AI Agents vs Automation
Working notes on when fixed automation is enough and when agentic workflows are worth it.
Core distinction I keep using: automation follows a predefined path. Agentic systems pursue an outcome and choose paths along the way.
If the path is known, automation usually wins. If the path is unknown but the outcome is clear, an agent can help.
That distinction keeps me from using "agent" as a synonym for "smart automation." A workflow can use an LLM and still be plain automation if every step is fixed. A workflow becomes agentic when the system chooses tools, changes plans, or decides what information to gather next.
Quick decision table
| Situation | Default choice |
|---|---|
| Repetitive, stable process | Automation |
| Many edge cases, shifting context | Agent |
| High-risk action (money/data deletion/permissions) | Automation + approval gate |
| Need strict determinism | Automation |
| Need adaptive tool selection | Agent |
Simple model
Automation means "do steps 1,2,3 exactly."
Agent means "get result X, and re-plan if needed."
I treat agents as planners with tools, not as magic workers.
Concrete examples
| Job | Better starting point | Why |
|---|---|---|
| Send a weekly report from known dashboards | Automation | source, format, and schedule are stable |
| Investigate why a metric moved | Agent | path depends on data, logs, docs, and context |
| Resize uploaded images | Automation | deterministic transform with clear success criteria |
| Triage a support ticket with multiple systems | Agent with approval gates | context gathering is variable, final action may be risky |
| Reconcile invoices against known rules | Automation first | rules are explicit; exceptions can escalate |
Most teams should start with the boring option. Agents are useful when the workflow has meaningful uncertainty, not when the team simply wants a modern label.
Common mistake
Using an agent for a checklist problem.
This adds cost and latency without adding real value. If a finite workflow solves it cleanly, I start there.
The opposite mistake is also common: forcing automation onto a problem where the exception paths dominate. If humans keep adding "one more if statement" for every customer, vendor, or system variant, the workflow may need an agentic planner or at least an LLM-assisted triage layer.
Starter architecture
Start with one planner, two or three tools, an explicit stop condition, human approval for risky actions, and step-level trace logs.
Only add more agents after one-agent reliability is boring.
When I would upgrade automation to an agent
I look for three signals: the workflow requires context gathering from multiple sources, the correct next step depends on what was just discovered, and humans can define success clearly without being able to list every path upfront.

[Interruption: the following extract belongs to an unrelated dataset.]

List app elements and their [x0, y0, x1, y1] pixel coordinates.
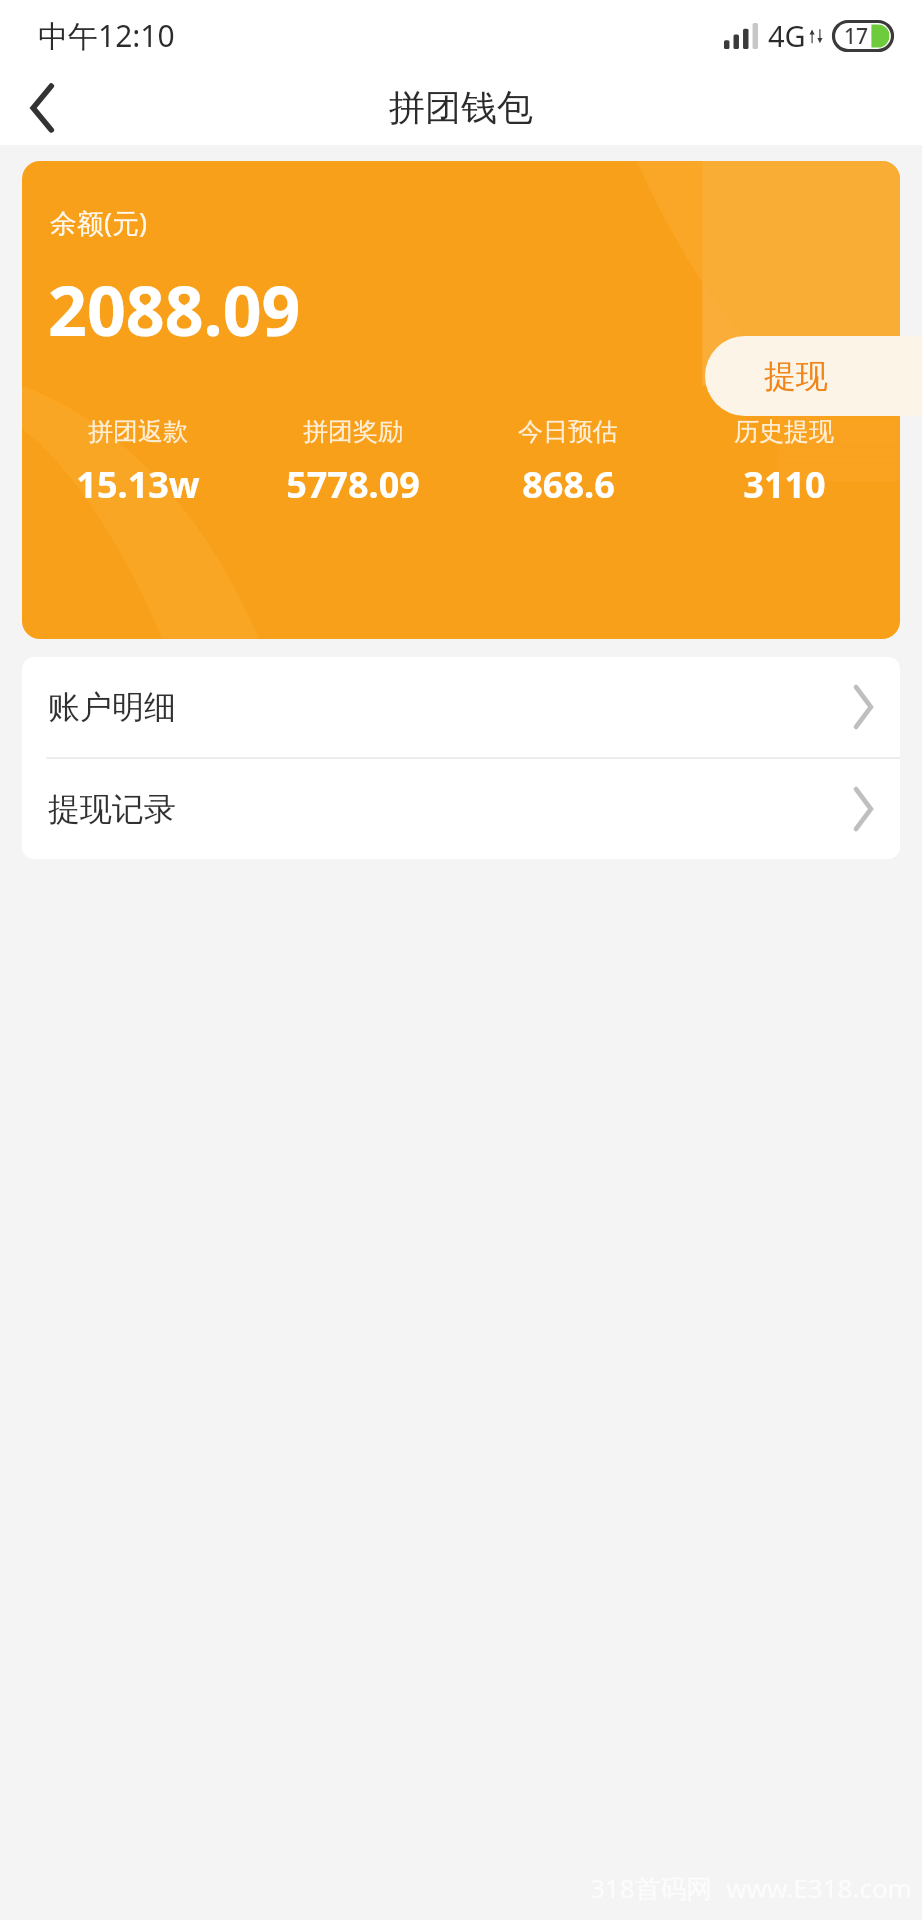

If all three are true, an agent may be worth the extra operational burden. If only one is true, I usually keep the automation and add a small human-review or classification step.
Operating cost
Agents need traces, tool permissions, evals, fallback behavior, and monitoring. They also create product questions: when should the system ask for help, when should it stop, and who owns a bad action?
That cost is worth paying only when adaptability creates enough value. Otherwise deterministic automation is faster, cheaper, and easier to debug.
Trend signals behind this note
- OpenAI shipped agent-building primitives on March 11, 2025: New tools for building agents.
- Google Cloud framed broader enterprise agent adoption in December 2025: 5 ways AI agents will transform the way we work in 2026.
- Stack Overflow 2025 survey shows high AI usage with mixed trust and maturity: AI section, 2025 survey.
Takeaway
Choose by task shape, not by trend. Unknown path plus clear outcome is the agent zone; known path plus clear steps is automation territory.